Questions about adding primary key to an existing table

  • Im working on a table that does not have a primary key when created. Here is the original table:

    Create Table tbProduct(ProductID int, ProductName varchar (50), ProductStatus varchar (50), LastUpdated smalldatetime)
    Insert Into tbProduct (ProductID, ProductName, ProductStatus, LastUpdated)
    Values (1001, 'Toy', 'InStore', '1/1/2017')
     , (1001, 'Toy', 'Sold', '1/2/2017')
     , (1002, 'Book', 'InStore', '1/3/2017')
     , (1002, 'Book', 'Sold', '1/4/2017')

    Then I added a primary key field, Primary_key, in Design view. Everything seemed to be working ok until we found one error in Product View, which retrieves the latest records only. The old view was using Max(LastUpdated), and the new view is using Max(Primary_key). In sample table above, the second record for product Book has a smaller number of primary key, Looks like this:

    Primary_key, ProductID, ProductName, ProductStatus, LastUpdated
    62  1002 Book  InStore  1/3/2017
    35  1002 Book  Sold  1/4/2017

    So the new view retrieved the ProductStatus as 'InStore', and it really should be 'Sold'.  Here are my questions:

    1. How did this happened? If we want to modify the Primary Key again, what is the proper proedure(s) to prevent it from happening again?
    2. How can we find out if we have more records with the same type of errors?

  • jay-125866 - Tuesday, January 17, 2017 2:15 PM

    Im working on a table that does not have a primary key when created. Here is the original table:

    Create Table tbProduct(ProductID int, ProductName varchar (50), ProductStatus varchar (50), LastUpdated smalldatetime)
    Insert Into tbProduct (ProductID, ProductName, ProductStatus, LastUpdated)
    Values (1001, 'Toy', 'InStore', '1/1/2017')
     , (1001, 'Toy', 'Sold', '1/2/2017')
     , (1002, 'Book', 'InStore', '1/3/2017')
     , (1002, 'Book', 'Sold', '1/4/2017')
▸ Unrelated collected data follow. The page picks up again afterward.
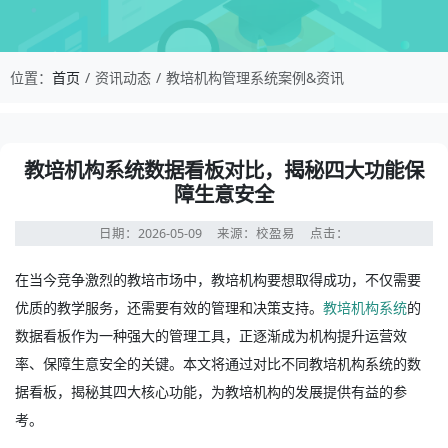
校盈易-教培机构管理系统案例&资讯-教培机构系
位置：
首页
资讯动态
教培机构管理系统案例&资讯
资讯详情：教培机构系统数据看板对比，揭秘四大功能保障
教培机构系统数据看板对比，揭秘四大功能保
障生意安全
日期：2026-05-09
来源：校盈易
点击：
在当今竞争激烈的教培市场中，教培机构要想取得成功，不仅需要
优质的教学服务，还需要有效的管理和决策支持。
教培机构系统
的
数据看板作为一种强大的管理工具，正逐渐成为机构提升运营效
率、保障生意安全的关键。本文将通过对比不同教培机构系统的数
据看板，揭秘其四大核心功能，为教培机构的发展提供有益的参
考。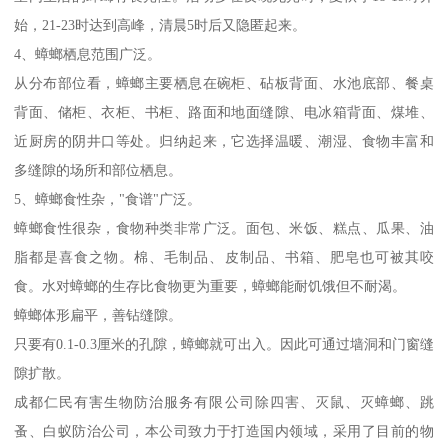
始，21-23时达到高峰，清晨5时后又隐匿起来。
4、蟑螂栖息范围广泛。
从分布部位看，蟑螂主要栖息在碗柜、砧板背面、水池底部、餐桌
背面、储柜、衣柜、书柜、路面和地面缝隙、电冰箱背面、煤堆、
近厨房的阴井口等处。归纳起来，它选择温暖、潮湿、食物丰富和
多缝隙的场所和部位栖息。
5、蟑螂食性杂，"食谱"广泛。
蟑螂食性很杂，食物种类非常广泛。面包、米饭、糕点、瓜果、油
脂都是喜食之物。棉、毛制品、皮制品、书箱、肥皂也可被其咬
食。水对蟑螂的生存比食物更为重要，蟑螂能耐饥饿但不耐渴。
蟑螂体形扁平，善钻缝隙。
只要有0.1-0.3厘米的孔隙，蟑螂就可出入。因此可通过墙洞和门窗缝
隙扩散。
成都仁民有害生物防治服务有限公司除四害、灭鼠、灭蟑螂、跳
蚤、白蚁防治公司，本公司致力于打造国内领域，采用了目前的物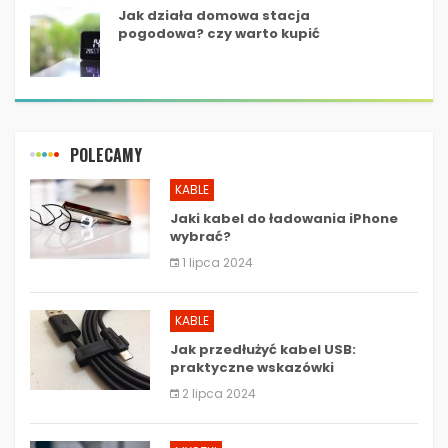
Jak działa domowa stacja
pogodowa? czy warto kupić
stację pogody WiFi?
POLECAMY
KABLE
Jaki kabel do ładowania iPhone
wybrać?
1 lipca 2024
KABLE
Jak przedłużyć kabel USB:
praktyczne wskazówki
2 lipca 2024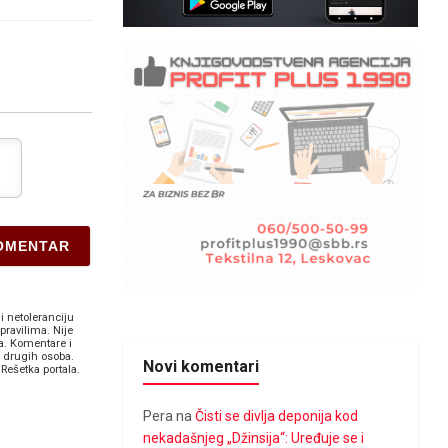
i netoleranciju
pravilima. Nije
a. Komentare i
v drugih osoba.
Novi komentari
Rešetka portala.
Pera
na
Čisti se divlja deponija kod
nekadašnjeg „Džinsija“: Uređuje se i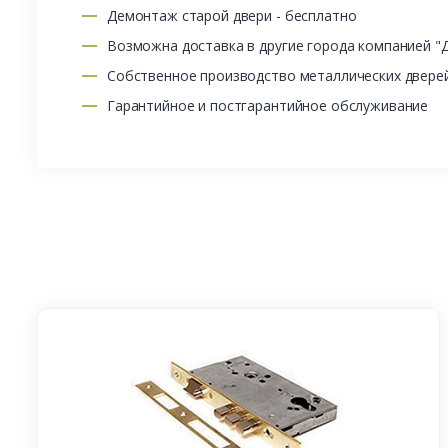
Демонтаж старой двери - бесплатно
Возможна доставка в другие города компанией "
Собственное производство металлических двере
Гарантийное и постгарантийное обслуживание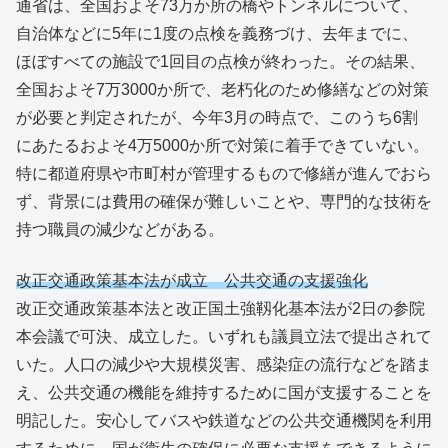
通省は、全国およそ73万か所の橋やトンネルについて、
自治体などに5年に1度の点検を義務づけ、去年までに、
ほぼすべての施設で1回目の点検が終わった。その結果、
全国およそ7万3000か所で、老朽化のため修繕などの対策
が必要と判定されたが、今年3月の時点で、このうち6割
にあたるおよそ4万5000か所で対策に着手できていない。
特に都道府県や市町村が管理するもので修繕が進んでおら
ず、背景には費用の確保が難しいことや、専門的な技術を
持つ職員の減少などがある。
改正交通政策基本法が成立 公共交通の支援強化
改正交通政策基本法と改正国土強靱化基本法が2日の参院
本会議で可決、成立した。いずれも議員立法で提出されて
いた。人口の減少や大規模災害、感染症の流行などを踏ま
え、公共交通の機能を維持するために国が支援することを
明記した。安心してバスや鉄道などの公共交通機関を利用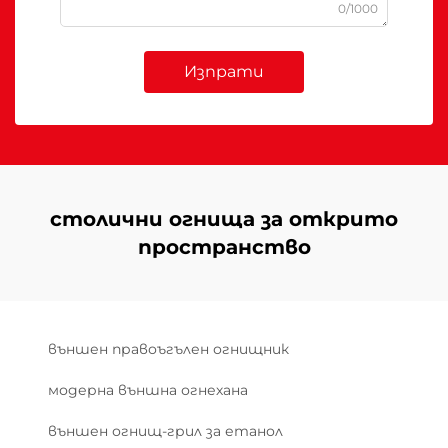
0/1000
Изпрати
столични огнища за открито
пространство
външен правоъгълен огнищник
модерна външна огнехана
външен огнищ-грил за етанол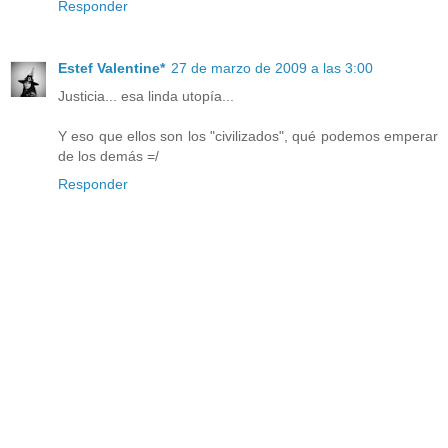
Responder
Estef Valentine*
27 de marzo de 2009 a las 3:00
Justicia... esa linda utopía...
Y eso que ellos son los "civilizados", qué podemos emperar
de los demás =/
Responder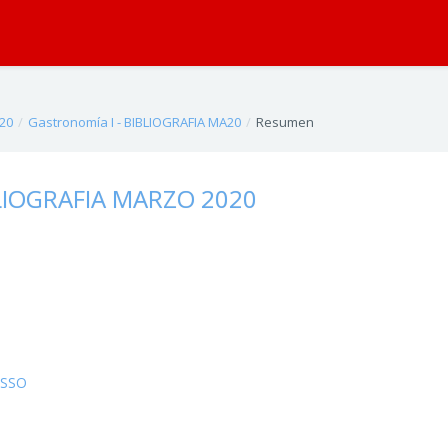
20
Gastronomía I - BIBLIOGRAFIA MA20
Resumen
BLIOGRAFIA MARZO 2020
ASSO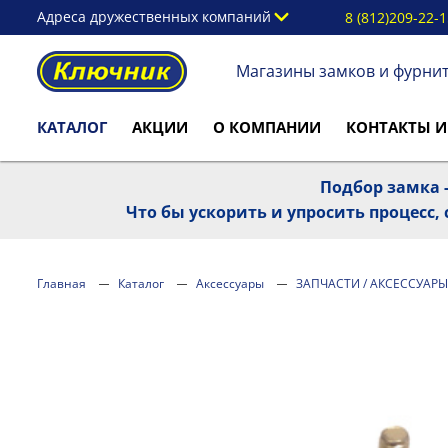
Адреса дружественных компаний
8 (812)209-22-
Магазины замков и фурни
КАТАЛОГ
АКЦИИ
О КОМПАНИИ
КОНТАКТЫ И
Подбор замка -
Что бы ускорить и упросить процесс
Главная
Каталог
Аксессуары
ЗАПЧАСТИ / АКСЕССУАРЫ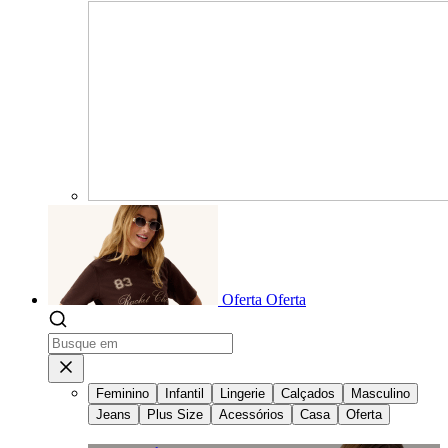
Oferta
Oferta
Feminino
Infantil
Lingerie
Calçados
Masculino
Jeans
Plus Size
Acessórios
Casa
Oferta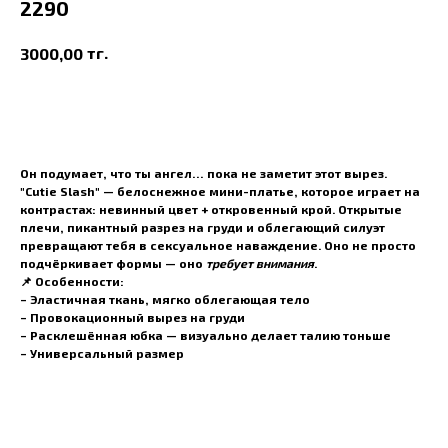
2290
тг.
3000,00
В корзину
Он подумает, что ты ангел… пока не заметит этот вырез.
"Cutie Slash" — белоснежное мини-платье, которое играет на
контрастах: невинный цвет + откровенный крой. Открытые
плечи, пикантный разрез на груди и облегающий силуэт
превращают тебя в сексуальное наваждение. Оно не просто
подчёркивает формы — оно
требует внимания
.
📌 Особенности:
– Эластичная ткань, мягко облегающая тело
– Провокационный вырез на груди
– Расклешённая юбка — визуально делает талию тоньше
– Универсальный размер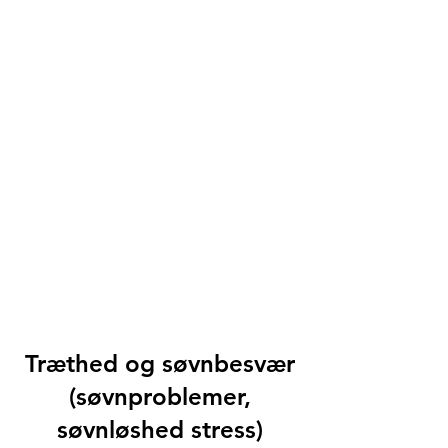
Træthed og søvnbesvær
(søvnproblemer,
søvnløshed stress)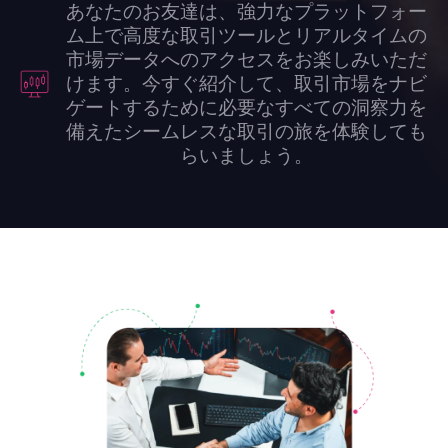
あなたのお友達は、強力なプラットフォー
ム上で高度な取引ツールとリアルタイムの
市場データへのアクセスをお楽しみいただ
けます。今すぐ紹介して、取引市場をナビ
ゲートするために必要なすべての洞察力を
備えたシームレスな取引の旅を体験しても
らいましょう。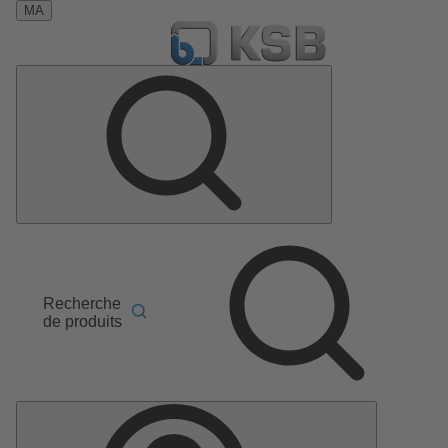
MA
Recherche
de produits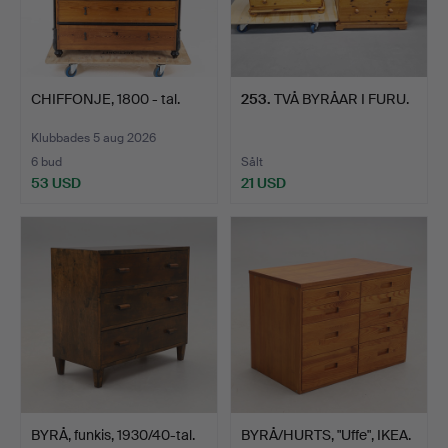
CHIFFONJE, 1800 - tal.
253
.
TVÅ BYRÅAR I FURU.
Klubbades 5 aug 2026
6 bud
Sålt
53 USD
21 USD
BYRÅ, funkis, 1930/40-tal.
BYRÅ/HURTS, "Uffe", IKEA.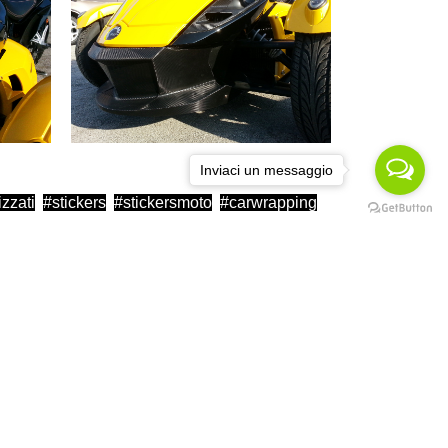
Inviaci un messaggio
izzati
stickers
stickersmoto
carwrapping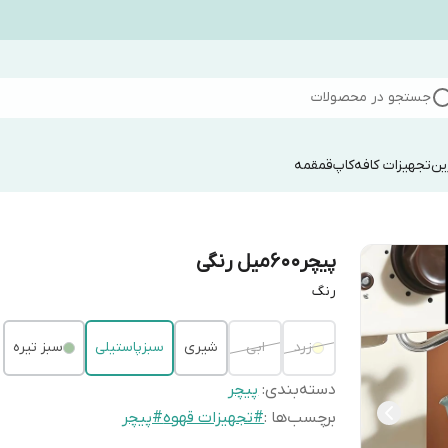
جستجو در محصولات
ین
تجهیزات کافه
کاپ
قمقمه
پیچر۶۰۰میل رنگی
رنگ
زرد
ابی
شیری
سبزپاستیلی
سبز تیره
دسته‌بندی
:
پیچر
برچسب‌ها :
#تجهیزات قهوه
#پیچر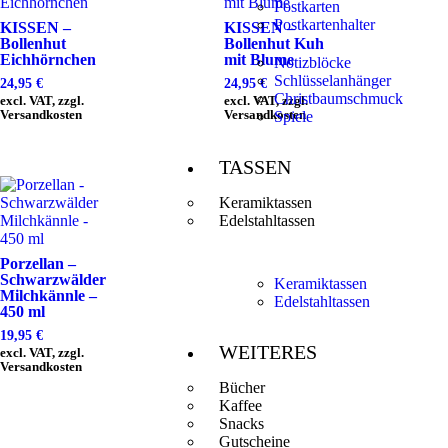
Postkarten
Postkartenhalter
KISSEN –
KISSEN –
Bollenhut
Bollenhut Kuh
Eichhörnchen
mit Blume
Notizblöcke
Schlüsselanhänger
24,95
€
24,95
€
Christbaumschmuck
excl. VAT, zzgl.
excl. VAT, zzgl.
Versandkosten
Versandkosten
Spiele
TASSEN
Keramiktassen
Edelstahltassen
Porzellan –
Schwarzwälder
Keramiktassen
Milchkännle –
Edelstahltassen
450 ml
19,95
€
WEITERES
excl. VAT, zzgl.
Versandkosten
Bücher
Kaffee
Snacks
Gutscheine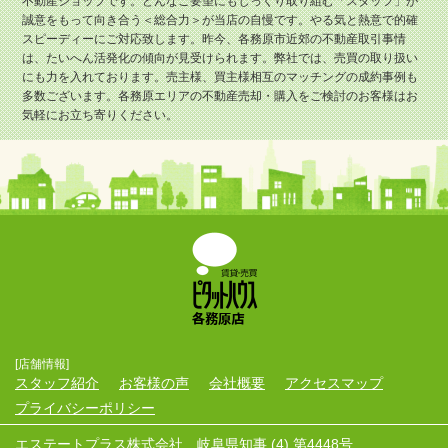
不動産ショップです。どんなご要望にもじっくり取り組む「スタッフ」が
誠意をもって向き合う＜総合力＞が当店の自慢です。やる気と熱意で的確
スピーディーにご対応致します。昨今、各務原市近郊の不動産取引事情
は、たいへん活発化の傾向が見受けられます。弊社では、売買の取り扱い
にも力を入れております。売主様、買主様相互のマッチングの成約事例も
多数ございます。各務原エリアの不動産売却・購入をご検討のお客様はお
気軽にお立ち寄りください。
[店舗情報]
スタッフ紹介
お客様の声
会社概要
アクセスマップ
プライバシーポリシー
エステートプラス株式会社 岐阜県知事 (4) 第4448号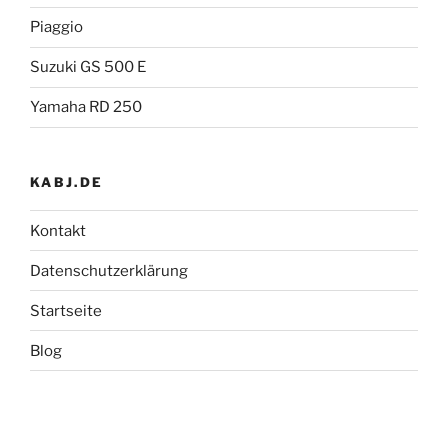
Piaggio
Suzuki GS 500 E
Yamaha RD 250
KABJ.DE
Kontakt
Datenschutzerklärung
Startseite
Blog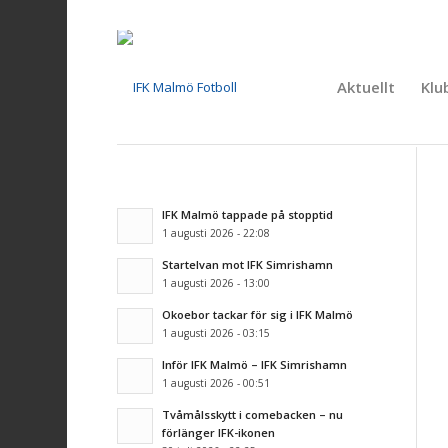
Aktuellt
Klu
IFK Malmö tappade på stopptid
1 augusti 2026 - 22:08
Startelvan mot IFK Simrishamn
1 augusti 2026 - 13:00
Okoebor tackar för sig i IFK Malmö
1 augusti 2026 - 03:15
Inför IFK Malmö – IFK Simrishamn
1 augusti 2026 - 00:51
Tvåmålsskytt i comebacken – nu
förlänger IFK-ikonen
    Then I added a primary key field, Primary_key, in Design view. Everything seemed to be working ok until we found one error in Product View, which retrieves the latest records only. The old view was using Max(LastUpdated), and the new view is using Max(Primary_key). In sample table above, the second record for product Book has a smaller number of primary key, Looks like this:

    Primary_key, ProductID, ProductName, ProductStatus, LastUpdated
    62  1002 Book  InStore  1/3/2017
    35  1002 Book  Sold  1/4/2017

    So the new view retrieved the ProductStatus as 'InStore', and it really should be 'Sold'.  Here are my questions:

    1. How did this happened? If we want to modify the Primary Key again, what is the proper proedure(s) to prevent it from happening again?
    2. How can we find out if we have more records with the same type of errors?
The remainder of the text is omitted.